» Task prompt:
Quote the data exactly, first line to the line containing "seiring dengan perubahan", with no pictures.

+++

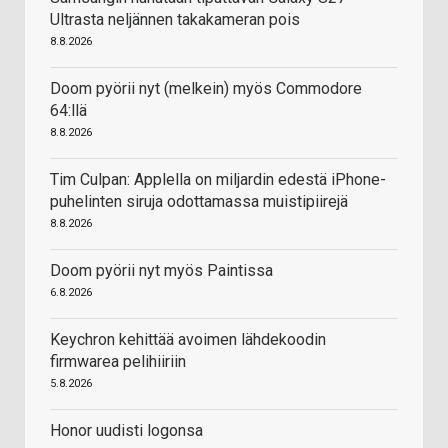
Ultrasta neljännen takakameran pois
8.8.2026
Doom pyörii nyt (melkein) myös Commodore
64:llä
8.8.2026
Tim Culpan: Applella on miljardin edestä iPhone-
puhelinten siruja odottamassa muistipiirejä
8.8.2026
Doom pyörii nyt myös Paintissa
6.8.2026
Keychron kehittää avoimen lähdekoodin
firmwarea pelihiiriin
5.8.2026
Honor uudisti logonsa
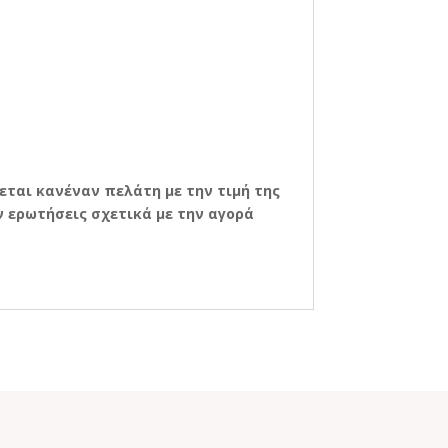
εται κανέναν πελάτη με την τιμή της
 ερωτήσεις σχετικά με την αγορά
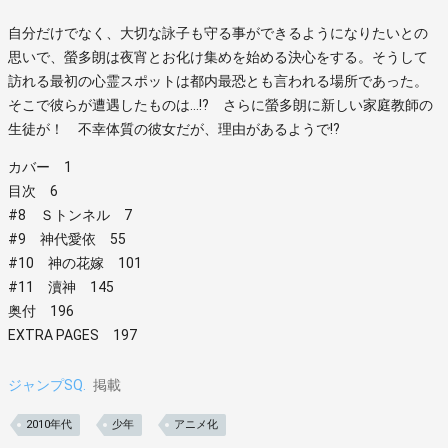
自分だけでなく、大切な詠子も守る事ができるようになりたいとの
思いで、螢多朗は夜宵とお化け集めを始める決心をする。そうして
訪れる最初の心霊スポットは都内最恐とも言われる場所であった。
そこで彼らが遭遇したものは…!? さらに螢多朗に新しい家庭教師の
生徒が！ 不幸体質の彼女だが、理由があるようで!?
カバー 1
目次 6
#8 Ｓトンネル 7
#9 神代愛依 55
#10 神の花嫁 101
#11 瀆神 145
奥付 196
EXTRA PAGES 197
ジャンプSQ.
掲載
2010年代
少年
アニメ化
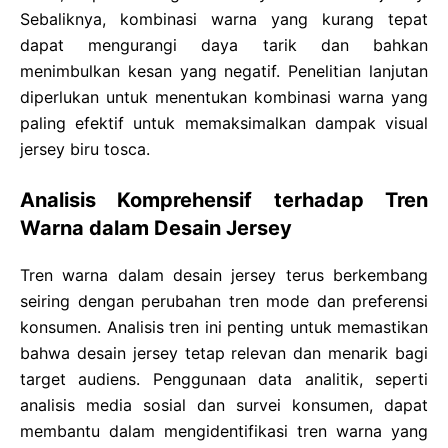
Sebaliknya, kombinasi warna yang kurang tepat
dapat mengurangi daya tarik dan bahkan
menimbulkan kesan yang negatif. Penelitian lanjutan
diperlukan untuk menentukan kombinasi warna yang
paling efektif untuk memaksimalkan dampak visual
jersey biru tosca.
Analisis Komprehensif terhadap Tren
Warna dalam Desain Jersey
Tren warna dalam desain jersey terus berkembang
seiring dengan perubahan tren mode dan preferensi
konsumen. Analisis tren ini penting untuk memastikan
bahwa desain jersey tetap relevan dan menarik bagi
target audiens. Penggunaan data analitik, seperti
analisis media sosial dan survei konsumen, dapat
membantu dalam mengidentifikasi tren warna yang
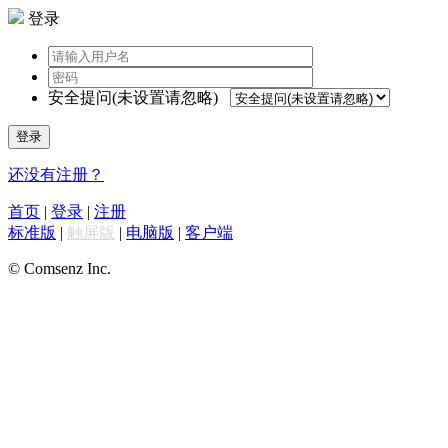
登录
安全提问(未设置请忽略)
登录
还没有注册？
首页
|
登录
|
注册
标准版
|
触屏版
|
电脑版
|
客户端
© Comsenz Inc.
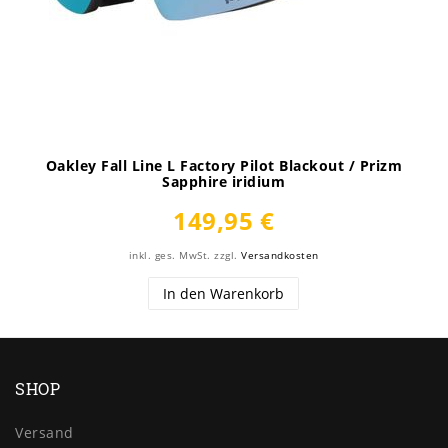
Oakley Fall Line L Factory Pilot Blackout / Prizm
Sapphire iridium
149,95 €
inkl. ges. MwSt.
zzgl.
Versandkosten
In den Warenkorb
SHOP
Versand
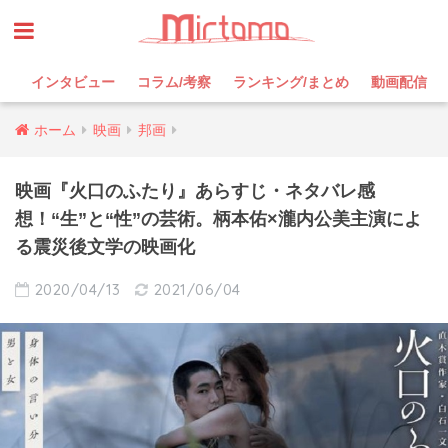
インタビュー
コラム/考察
ランキング/まとめ
動画配信
ホーム
映画
邦画
映画『火口のふたり』あらすじ・ネタバレ感
想！“生”と“性”の芸術。柄本佑×瀧内公美主演によ
る震災後文学の映画化
2020/04/13
2021/06/04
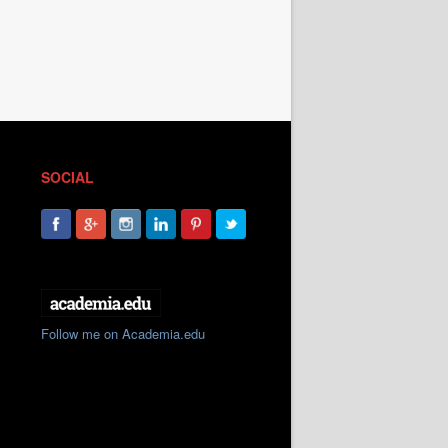
SOCIAL
Follow me on Academia.edu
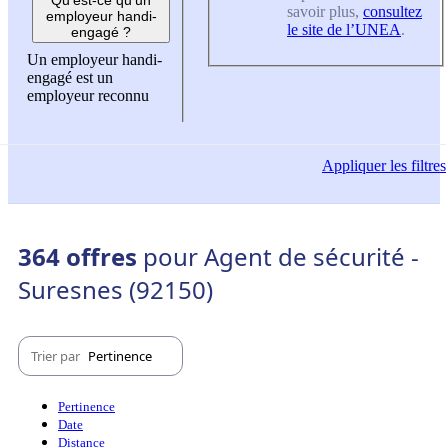
savoir plus,
consultez
employeur handi-
le site de l’UNEA
.
engagé ?
Un employeur handi-
engagé est un
employeur reconnu
Appliquer
les filtres
364 offres
pour Agent de sécurité -
Suresnes (92150)
Trier par
Pertinence
Pertinence
Date
Distance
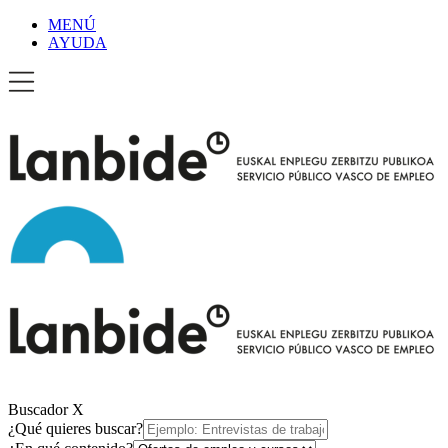
MENÚ
AYUDA
Buscador
X
¿Qué quieres buscar?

+++

» Result of the task:
Ultrasta neljännen takakameran pois
8.8.2026
Doom pyörii nyt (melkein) myös Commodore
64:llä
8.8.2026
Tim Culpan: Applella on miljardin edestä iPhone-
puhelinten siruja odottamassa muistipiirejä
8.8.2026
Doom pyörii nyt myös Paintissa
6.8.2026
Keychron kehittää avoimen lähdekoodin
firmwarea pelihiiriin
5.8.2026
Honor uudisti logonsa
εται κανέναν πελάτη με την τιμή της
 ερωτήσεις σχετικά με την αγορά
自分だけでなく、大切な詠子も守る事ができるようになりたいとの
思いで、螢多朗は夜宵とお化け集めを始める決心をする。そうして
訪れる最初の心霊スポットは都内最恐とも言われる場所であった。
そこで彼らが遭遇したものは…!? さらに螢多朗に新しい家庭教師の
生徒が！ 不幸体質の彼女だが、理由があるようで!?
カバー 1
目次 6
#8 Ｓトンネル 7
#9 神代愛依 55
#10 神の花嫁 101
#11 瀆神 145
奥付 196
EXTRA PAGES 197
ジャンプSQ.
掲載
2010年代
少年
アニメ化
Sebaliknya, kombinasi warna yang kurang tepat
dapat mengurangi daya tarik dan bahkan
menimbulkan kesan yang negatif. Penelitian lanjutan
diperlukan untuk menentukan kombinasi warna yang
paling efektif untuk memaksimalkan dampak visual
jersey biru tosca.
Analisis Komprehensif terhadap Tren
Warna dalam Desain Jersey
Tren warna dalam desain jersey terus berkembang
seiring dengan perubahan tren mode dan preferensi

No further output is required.